Thursday 12 February 2009

Un Chien Andalou / Land Without Bread


Un Chien Andalou / Land Without Bread
Customer Review: Somewhat interesting, if dated - and polemical
This tape includes two very different pieces from Buñuel (directed at not too distant time from each other, the late 1920s and the early 1930s). The first is Un Chien Andalou, which is credited as being codirected by Salvador Dali. This surreal short must have been terribly shocking when it was made, but I think that more than 75 years later, a lot of its impact has softened, perhaps because its surreal tricks have appeared in a lot of later movies. The second piece is flawed too, though at least is more interesting - and I think more polemical, also. It's a 30 minute documentary about life in one of Spain's poorest regions. What I find wrong about this movie is that while Buñuel gleefully shows us the poverty and ignorance of the people living there, he doesn't have much clues (and doesn't seem to care much) of how to solve this. Now, 70 years later, Spain is much richer than it was then. And if poverty receded in Spain it was not exactly with the sort of leftism that Buñuel favored, but with Western European style capitalism. Shockingly, in one scene, the narrator chides that in school, children are taught the value of Pi. Teaching math to poor people, the horror!. Buñuel shortsightedness is at its most glaring here, not realizing that it is access to the latest knowledge and technology what will help the poor overcome their situation. All in all, two pieces that have not aged well.
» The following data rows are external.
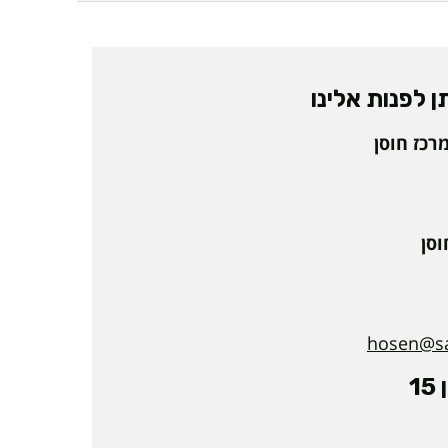
 לפנות אלינו
 מרכז חוסן
וסן
hosen@sap
1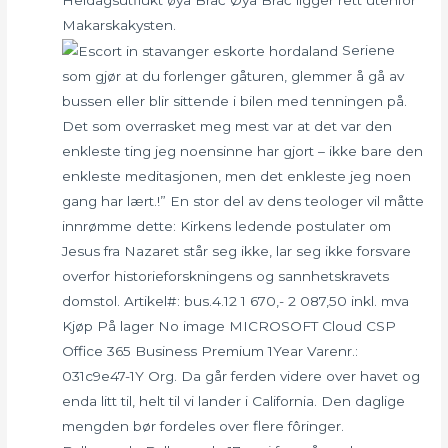
Makarskakysten.
Seriene
som gjør at du forlenger gåturen, glemmer å gå av
bussen eller blir sittende i bilen med tenningen på.
Det som overrasket meg mest var at det var den
enkleste ting jeg noensinne har gjort – ikke bare den
enkleste meditasjonen, men det enkleste jeg noen
gang har lært.!” En stor del av dens teologer vil måtte
innrømme dette: Kirkens ledende postulater om
Jesus fra Nazaret står seg ikke, lar seg ikke forsvare
overfor historieforskningens og sannhetskravets
domstol. Artikel#: bus.4.12 1 670,- 2 087,50 inkl. mva
Kjøp På lager No image MICROSOFT Cloud CSP
Office 365 Business Premium 1Year Varenr.:
031c9e47-1Y Org. Da går ferden videre over havet og
enda litt til, helt til vi lander i California. Den daglige
mengden bør fordeles over flere fôringer.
Customer Review: Las Hurdes is absolutely shocking
I just watched Land Without Bread, or Las Hurdes, the only documentary directed by Luis Bunuel. The film is short, only 27 minutes, but it is long enough to portray enough human suffering to disgust. Images include a girl who lies in a road for two days and then dies. No one helps. The local schoolteacher instructs rows upon rows of malnourished children to respect the property of others. The schoolteacher feeds them bread, and makes them eat it immediately to keep their starving parents from taking it from them. They dip it into the only nearby source of water, a trickle running through a ditch where the pigs wallow. Bunuel illustrates with these sorts of images how these people are unbelievably pathetic, yet he clearly goes beyond this when he shows images of the developmentally challenged somehow teetering on the edge of life in a world where even the fittest can rarely overcome. "Morons and dwarves are plentiful..." says the narrator, but in some degree or other, all the people of the community are tragically moronic at every turn. They drink water from the ditch, yet somewhere within a reasonable distance is a river. They try to plant a crop, but the crop is washed away because they plant too near that river. They cook over an open fire indoors, but they don't make windows for themselves to let smoke out of their homes. They have no food for two months of the year, and yet mothers carry babies around in almost every shot. The viewer is left with the distinct impression that these people can't survive much longer, and there is certainly no optimism in sight when the film ends. How in the world can these people not plan a little better? The answer, I think, must lie in the intellectually suffocating nature of their hopelessness, the horrendous condition they feel swept away again and again along with every one of even the slightest currents of misfortune. Perhaps they've simply quit trying, it would seem.